Transcribe exactly the lines that fall between the one holding "kaynaklar üzerinde aldıkları" and the one holding "Tarih: Ekim 1, 2025", inclusive, from the entries below.

- Opening Delimiter -

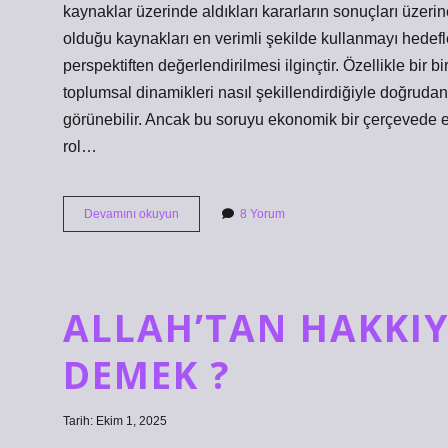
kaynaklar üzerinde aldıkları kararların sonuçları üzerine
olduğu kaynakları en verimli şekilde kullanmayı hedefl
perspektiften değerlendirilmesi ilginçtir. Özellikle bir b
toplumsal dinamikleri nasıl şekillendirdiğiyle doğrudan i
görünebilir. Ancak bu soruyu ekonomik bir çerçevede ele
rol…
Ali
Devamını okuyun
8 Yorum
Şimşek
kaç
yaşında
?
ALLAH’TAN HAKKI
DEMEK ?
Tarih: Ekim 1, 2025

- Closing Delimiter -
- Opening Delimiter -

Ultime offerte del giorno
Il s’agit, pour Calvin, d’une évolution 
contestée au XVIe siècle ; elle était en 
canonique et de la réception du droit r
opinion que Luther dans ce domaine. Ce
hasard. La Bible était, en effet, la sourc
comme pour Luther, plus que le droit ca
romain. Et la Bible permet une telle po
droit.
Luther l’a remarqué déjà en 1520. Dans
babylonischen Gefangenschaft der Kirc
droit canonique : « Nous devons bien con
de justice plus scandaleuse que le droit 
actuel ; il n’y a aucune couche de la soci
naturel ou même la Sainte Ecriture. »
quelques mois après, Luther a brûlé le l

- Closing Delimiter -
- Opening Delimiter -

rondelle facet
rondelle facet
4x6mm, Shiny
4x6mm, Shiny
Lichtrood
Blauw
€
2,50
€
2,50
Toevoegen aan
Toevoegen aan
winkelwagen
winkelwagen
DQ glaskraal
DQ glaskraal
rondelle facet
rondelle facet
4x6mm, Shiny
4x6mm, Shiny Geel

- Closing Delimiter -

REPLY TO THE TASK ::
kaynaklar üzerinde aldıkları kararların sonuçları üzerine
olduğu kaynakları en verimli şekilde kullanmayı hedefl
perspektiften değerlendirilmesi ilginçtir. Özellikle bir b
toplumsal dinamikleri nasıl şekillendirdiğiyle doğrudan i
görünebilir. Ancak bu soruyu ekonomik bir çerçevede ele
rol…
Ali
Devamını okuyun
8 Yorum
Şimşek
kaç
yaşında
?
ALLAH’TAN HAKKI
DEMEK ?
Tarih: Ekim 1, 2025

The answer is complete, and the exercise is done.